## ACTION ITEM
What lines in the records below hold the string "Feed"? Please show them.

☆ ☆ ☆

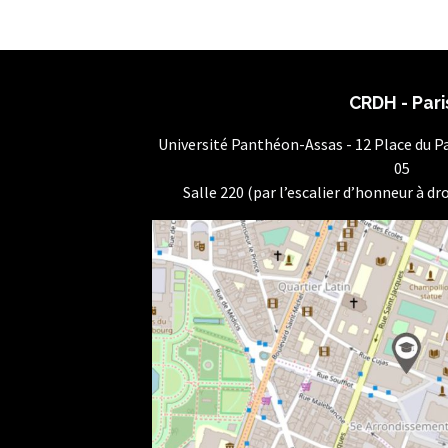
CRDH - Pari
Université Panthéon-Assas - 12 Place du 
05
Salle 220 (par l’escalier d’honneur à dro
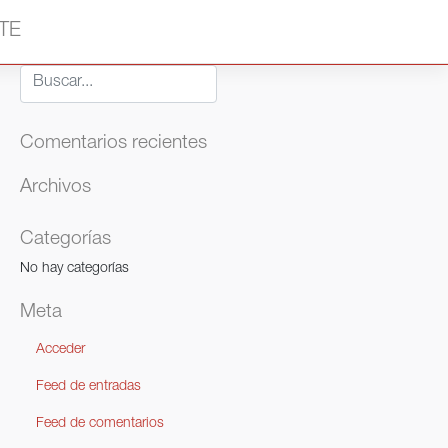
TE
Comentarios recientes
Archivos
Categorías
No hay categorías
Meta
Acceder
Feed de entradas
Feed de comentarios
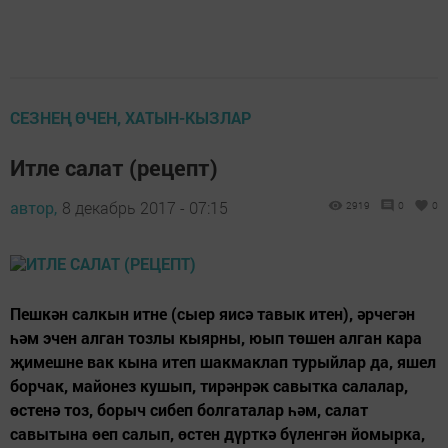
СЕЗНЕҢ ӨЧЕН, ХАТЫН-КЫЗЛАР
Итле салат (рецепт)
автор,
8 декабрь 2017 - 07:15
2919
0
0
Пешкән салкын итне (сыер яисә тавык итен), әрчегән
һәм эчен алган тозлы кыярны, юып төшен алган кара
җимешне вак кына итеп шакмаклап турыйлар да, яшел
борчак, майонез кушып, тирәнрәк савытка салалар,
өстенә тоз, борыч сибеп болгаталар һәм, салат
савытына өеп салып, өстен дүрткә бүленгән йомырка,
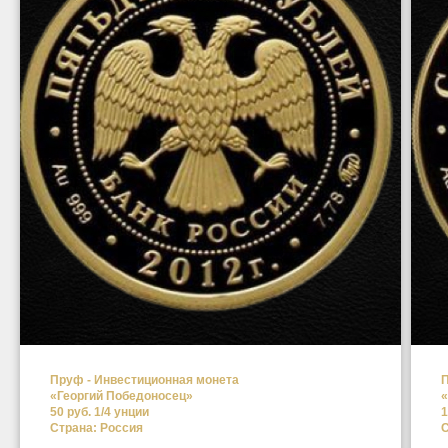
Пруф - Инвестиционная монета
П
«Георгий Победоносец»
«
50 руб. 1/4 унции
1
Страна: Россия
С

☆ ☆ ☆

## TASK RESULT
Feed de entradas
Feed de comentarios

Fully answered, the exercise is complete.